To withstand record breaking inflation, the Federal Reserve is increasing interest rates for the second time this year. Which is henceforth directly impacting the housing market and local residents, particularly in the South Florida region.
South Florida’s property values skyrocketed to new extremes – 10% in comparison to the previous year – and rent soared as the area underwent an inventory shortfall. Although increasing interest rates and concerns of a potential recession, South Florida’s real estate market is beginning to cause an impact on buyer demand.
According to a report by the Miami Association of Realtors, the amount of single family homes and condominium sales depleted as a whole, versus last month, but prices increased by at least 1.7% for all property types across the Miami-Dade, Palm Beach and Broward counties. The sole difference was in Palm Beach County, where the amount of single family homes sales grew alongside the median price.

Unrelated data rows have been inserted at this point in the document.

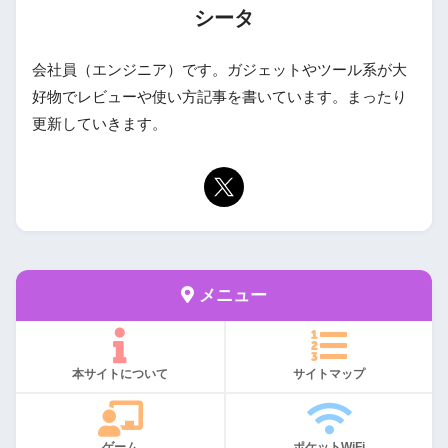
シータ
会社員（エンジニア）です。ガジェットやツール系が大
好物でレビューや使い方記事を書いています。まったり
更新していきます。
メニュー
本サイトについて
サイトマップ
ゲーム
ポケットWiFi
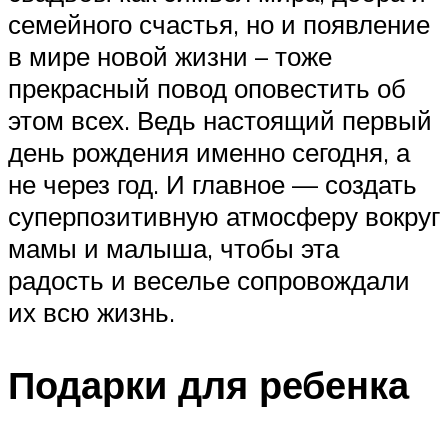
семейного счастья, но и появление
в мире новой жизни – тоже
прекрасный повод оповестить об
этом всех. Ведь настоящий первый
день рождения именно сегодня, а
не через год. И главное — создать
суперпозитивную атмосферу вокруг
мамы и малыша, чтобы эта
радость и веселье сопровождали
их всю жизнь.
Подарки для ребенка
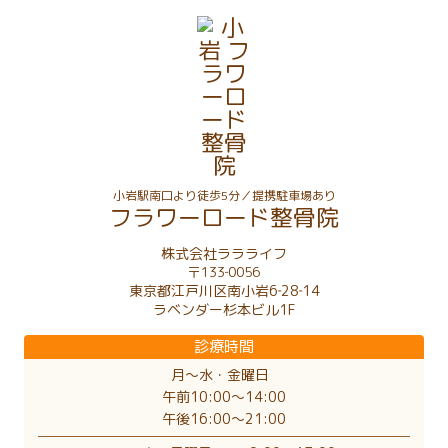
小岩駅南口より徒歩5分／提携駐車場あり
フラワーロード整骨院
株式会社ララライフ
〒133‐0056
東京都江戸川区南小岩6‐28‐14
ラベンダー杉本ビル1F
診療時間
月〜水・金曜日
午前10:00〜14:00
午後16:00〜21:00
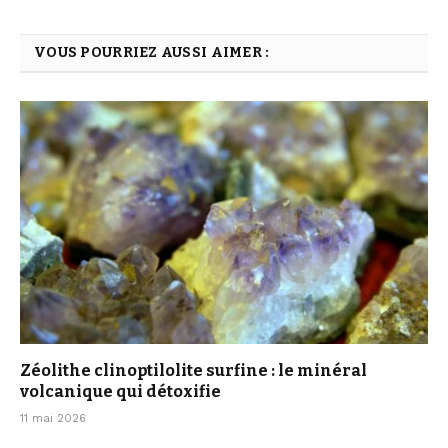
VOUS POURRIEZ AUSSI AIMER :
Zéolithe clinoptilolite surfine : le minéral
volcanique qui détoxifie
11 mai 2026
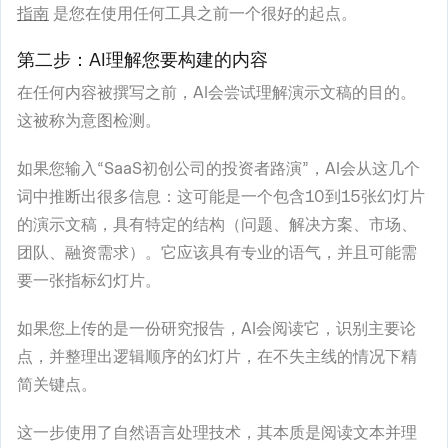
指南
是您在使用任何工具之前一个很好的起点。
第二步：AI理解您要构建的内容
在任何内容被撰写之前，AI会尝试理解演示文稿的目的。
这被称为意图检测。
如果您输入“SaaS初创公司的投资者路演”，AI会从这几个
词中推断出很多信息：这可能是一个包含10到15张幻灯片
的演示文稿，具有特定的结构（问题、解决方案、市场、
团队、融资需求）。它应该具有专业的语气，并且可能需
要一张指标幻灯片。
如果您上传的是一份研究报告，AI会阅读它，识别主要论
点，并整理出逻辑顺序的幻灯片，在不失主线的情况下精
简关键点。
这一步使用了自然语言处理技术，其本质是阅读文本并理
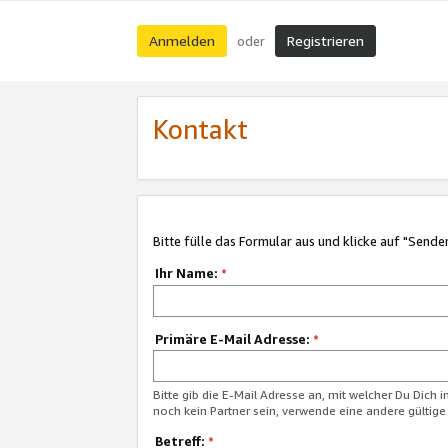
Anmelden
Registrieren
oder
Kontakt
Bitte fülle das Formular aus und klicke auf "Sende
Ihr Name:
*
Primäre E-Mail Adresse:
*
Bitte gib die E-Mail Adresse an, mit welcher Du Dich 
noch kein Partner sein, verwende eine andere gültige
Betreff:
*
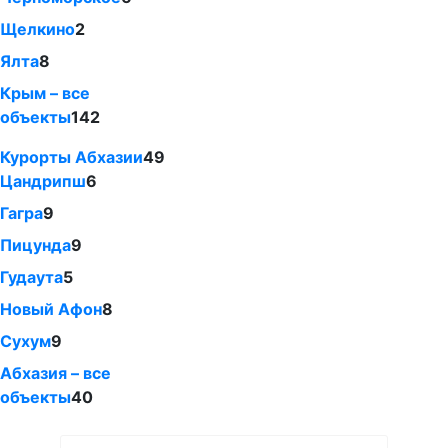
Щелкино
2
Ялта
8
Крым – все
объекты
142
Курорты Абхазии
49
Цандрипш
6
Гагра
9
Пицунда
9
Гудаута
5
Новый Афон
8
Сухум
9
Абхазия – все
объекты
40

Regardless of the moderate increase between June and May, these costs are far beyond what they were less than a year ago. In comparison to 2021, the median prices for both condos as well as single-family homes across the three main counties within the South Florida region rose by an average of 15% for houses in Miami-Dade, which hit $575,000 in May 2022, to as much as 29.5% in Palm Beach.
Mortgage rates are at 5.4%, having increased over the past eight months. Rates struck their lowest during the pandemic ranging as low as 2.75%, which assisted in sustaining the real estate market as buyers hurried to seize such an opportunity. However, the present uptick in rates has caused the ability to purchase homes an unaffordable task for most individuals.
“This is a big deal on what they can afford price wise,” Jason Rodrigez, a realtor with Coldwell Banker Real Estate, said. “It’s taking the buyers out of play who were also a big portion of those individuals who were involved in bidding wars across the housing market.”
In Palm Beach County, the median sale price rose 29% in comparison to last year to $601,000. Broward County struck a 20% rise to $560,000, while in Miami-Dade County the median sale price increased to $565,000, an average 10% growth versus the previous year.
However, portion of sales have declined. Rodriguez proposed that there could be a possible transformation entering the market. Closed sales, or the amount of closed transactions, decreased 25% in Palm Beach County versus last year, 15% in Broward County and 21% in Miami-Dade County.
“It’s due to both less inventory and homes having gotten too expensive for buyers,” Andres Garcia, a realtor with RE/MAX, said. “There is a limit to how high this market is going to go.”
“It’s still a seller’s market, but I see it evening itself out,” Garcia added. “I see it becoming more balanced but still favoring sellers.”
With reports spiraling about the Federal Reserve increasing interest rates by more than a half percentage point in attempts to decelerate inflation, the mortgage rates trailed in suit. Currently, there are countless potential buyers who are altering their budgets since the cost to acquire funds is on the rise. It’s up over five percent for the first time in over a decade.
Over the past two years during the wave of the pandemic, buyers from across the U.S. who migrated to the south have ignited South Florida’s market. All in all, the trends – as of late – haven’t let up. That’s despite inflation soaring, breaking a four-decade record, the Federal Reserve increasing interest rates and the stock market taking new hits, all in the course of these past two months.
“The shift that we’re seeing in our market is happening,” Rodriguez said. “How extreme it’s going to be this time around remains to be seen, but locally in our market, because so many people are relocating here, that supply and demand is still going to be out of balance.”
Since the start of the pandemic, as quick as properties would be listed on the market, offers would come piling in. Spiking interest rates, inflation and housing prices have become impossible to ignore when trying to make ends meet.
This has been an ongoing issue and will continue to be one in the near future, which only heightens the concerns of many local residents in South Florida who fear the possibility of purchasing their own home is too far out of reach.